WHAT IS EXPECTED: Only text belongs in your copy of the listing below; reproduce it exactly and leave out the pictures.

★ ★ ★ ★ ★

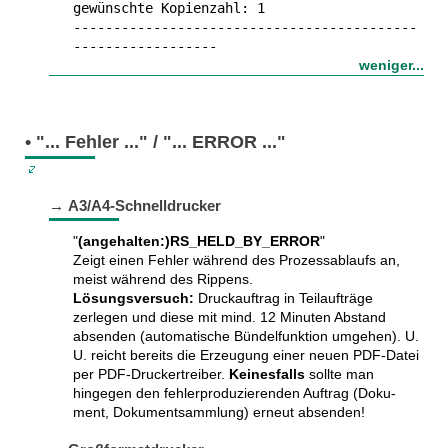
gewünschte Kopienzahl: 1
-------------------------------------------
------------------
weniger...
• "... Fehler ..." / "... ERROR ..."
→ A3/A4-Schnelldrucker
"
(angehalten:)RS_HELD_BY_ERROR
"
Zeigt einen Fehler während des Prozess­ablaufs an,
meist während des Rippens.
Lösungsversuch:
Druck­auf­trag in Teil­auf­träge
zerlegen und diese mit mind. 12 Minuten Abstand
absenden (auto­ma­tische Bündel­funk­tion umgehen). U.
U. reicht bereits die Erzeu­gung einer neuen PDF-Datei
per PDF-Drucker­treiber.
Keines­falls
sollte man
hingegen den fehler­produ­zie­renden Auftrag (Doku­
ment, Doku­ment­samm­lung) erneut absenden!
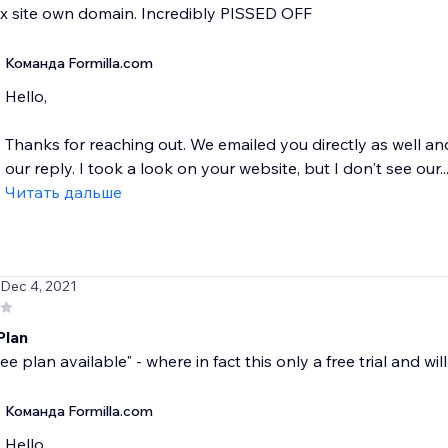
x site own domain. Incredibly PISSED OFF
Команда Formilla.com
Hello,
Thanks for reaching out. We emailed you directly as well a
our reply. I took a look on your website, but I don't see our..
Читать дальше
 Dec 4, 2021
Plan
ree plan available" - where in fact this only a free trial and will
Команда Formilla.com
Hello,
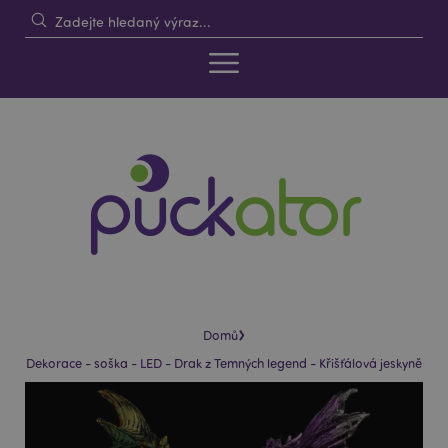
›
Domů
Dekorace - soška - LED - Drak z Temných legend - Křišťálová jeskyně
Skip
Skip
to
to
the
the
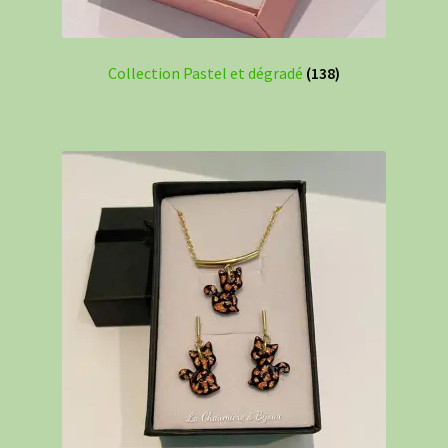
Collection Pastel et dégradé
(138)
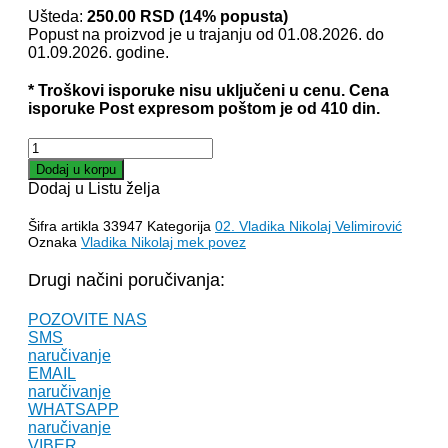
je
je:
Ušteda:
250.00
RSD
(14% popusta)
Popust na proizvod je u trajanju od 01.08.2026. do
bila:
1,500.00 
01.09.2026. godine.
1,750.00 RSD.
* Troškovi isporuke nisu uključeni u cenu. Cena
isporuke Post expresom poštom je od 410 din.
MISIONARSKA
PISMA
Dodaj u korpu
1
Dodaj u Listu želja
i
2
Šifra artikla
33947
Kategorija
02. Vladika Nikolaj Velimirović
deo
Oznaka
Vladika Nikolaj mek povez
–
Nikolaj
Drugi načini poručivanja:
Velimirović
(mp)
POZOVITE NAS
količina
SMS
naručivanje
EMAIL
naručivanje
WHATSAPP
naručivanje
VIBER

★ ★ ★ ★ ★

ANSWER:
gewünschte Kopienzahl: 1
-------------------------------------------
------------------
weniger...
• "... Fehler ..." / "... ERROR ..."
→ A3/A4-Schnelldrucker
"
(angehalten:)RS_HELD_BY_ERROR
"
Zeigt einen Fehler während des Prozess­ablaufs an,
meist während des Rippens.
Lösungsversuch:
Druck­auf­trag in Teil­auf­träge
zerlegen und diese mit mind. 12 Minuten Abstand
absenden (auto­ma­tische Bündel­funk­tion umgehen). U.
U. reicht bereits die Erzeu­gung einer neuen PDF-Datei
per PDF-Drucker­treiber.
Keines­falls
sollte man
hingegen den fehler­produ­zie­renden Auftrag (Doku­
ment, Doku­ment­samm­lung) erneut absenden!
x site own domain. Incredibly PISSED OFF
Команда Formilla.com
Hello,
Thanks for reaching out. We emailed you directly as well a
our reply. I took a look on your website, but I don't see our..
Читать дальше
 Dec 4, 2021
Plan
ree plan available" - where in fact this only a free trial and will
Команда Formilla.com
Hello,
›
Domů
Dekorace - soška - LED - Drak z Temných legend - Křišťálová jeskyně
Skip
Skip
to
to
the
the
Collection Pastel et dégradé
(138)
je
je:
Ušteda:
250.00
RSD
(14% popusta)
Popust na proizvod je u trajanju od 01.08.2026. do
bila:
1,500.00 
01.09.2026. godine.
1,750.00 RSD.
* Troškovi isporuke nisu uključeni u cenu. Cena
isporuke Post expresom poštom je od 410 din.
MISIONARSKA
PISMA
Dodaj u korpu
1
Dodaj u Listu želja
i
2
Šifra artikla
33947
Kategorija
02. Vladika Nikolaj Velimirović
deo
Oznaka
Vladika Nikolaj mek povez
–
Nikolaj
Drugi načini poručivanja:
Velimirović
(mp)
POZOVITE NAS
količina
SMS
naručivanje
EMAIL
naručivanje
WHATSAPP
naručivanje
VIBER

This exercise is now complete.